*Work task*: Of the entries below, restate word for word only the section that runs from the line with "These organizations are" to the line with "hosts. Google generated", counting both ends.

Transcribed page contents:

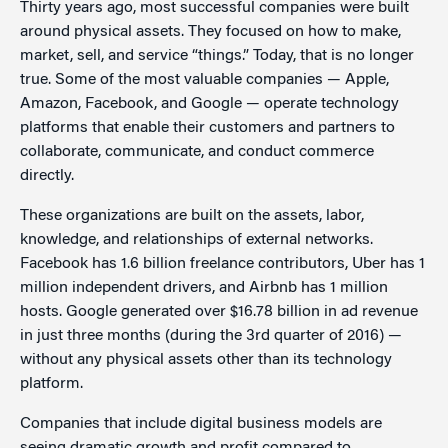
Thirty years ago, most successful companies were built
around physical assets. They focused on how to make,
market, sell, and service “things.” Today, that is no longer
true. Some of the most valuable companies — Apple,
Amazon, Facebook, and Google — operate technology
platforms that enable their customers and partners to
collaborate, communicate, and conduct commerce
directly.
These organizations are built on the assets, labor,
knowledge, and relationships of external networks.
Facebook has 1.6 billion freelance contributors, Uber has 1
million independent drivers, and Airbnb has 1 million
hosts. Google generated over $16.78 billion in ad revenue
in just three months (during the 3rd quarter of 2016) —
without any physical assets other than its technology
platform.
Companies that include digital business models are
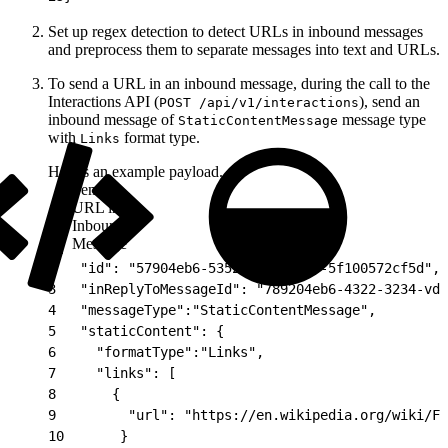
Set up regex detection to detect URLs in inbound messages
and preprocess them to separate messages into text and URLs.
To send a URL in an inbound message, during the call to the
Interactions API (
), send an
POST /api/v1/interactions
inbound message of
message type
StaticContentMessage
with
format type.
Links
Here’s an example payload.
Send
URL in
Inbound
Message
1
{
2
   "id": "57904eb6-5352-4c5e-adf6-5f100572cf5d",
3
   "inReplyToMessageId": "789204eb6-4322-3234-vd2
4
   "messageType":"StaticContentMessage",
5
   "staticContent": {
6
     "formatType":"Links",
7
     "links": [
8
       {
9
         "url": "https://en.wikipedia.org/wiki/Fl
10
       }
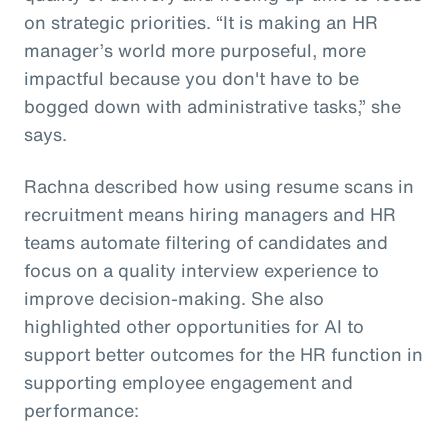
on strategic priorities. “It is making an HR
manager’s world more purposeful, more
impactful because you don't have to be
bogged down with administrative tasks,” she
says.
Rachna described how using resume scans in
recruitment means hiring managers and HR
teams automate filtering of candidates and
focus on a quality interview experience to
improve decision-making. She also
highlighted other opportunities for AI to
support better outcomes for the HR function in
supporting employee engagement and
performance:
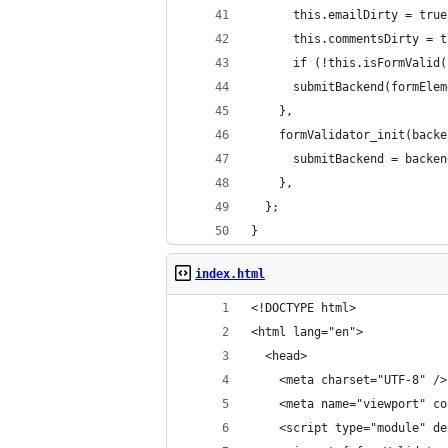
      this.emailDirty = true
      this.commentsDirty = t
      if (!this.isFormValid(
      submitBackend(formElem
    },
    formValidator_init(backe
      submitBackend = backen
    },
  };
}
index.html
<!DOCTYPE html>
<html lang="en">
  <head>
    <meta charset="UTF-8" />
    <meta name="viewport" co
    <script type="module" de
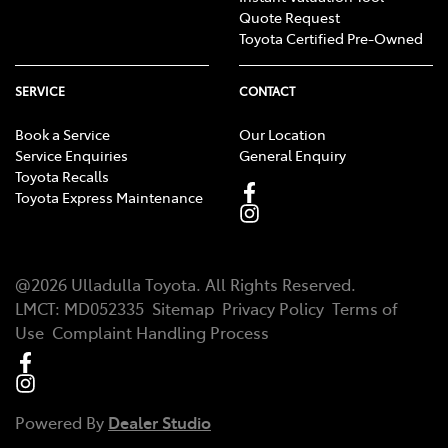
Quote Request
Toyota Certified Pre-Owned
SERVICE
CONTACT
Book a Service
Our Location
Service Enquiries
General Enquiry
Toyota Recalls
Toyota Express Maintenance
@
2026
Ulladulla Toyota
. All Rights Reserved.
LMCT
:
MD052335
Sitemap
Privacy Policy
Terms of
Use
Complaint Handling Process
Powered By
Dealer Studio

*Written answer*:
These organizations are built on the assets, labor,
knowledge, and relationships of external networks.
Facebook has 1.6 billion freelance contributors, Uber has 1
million independent drivers, and Airbnb has 1 million
hosts. Google generated over $16.78 billion in ad revenue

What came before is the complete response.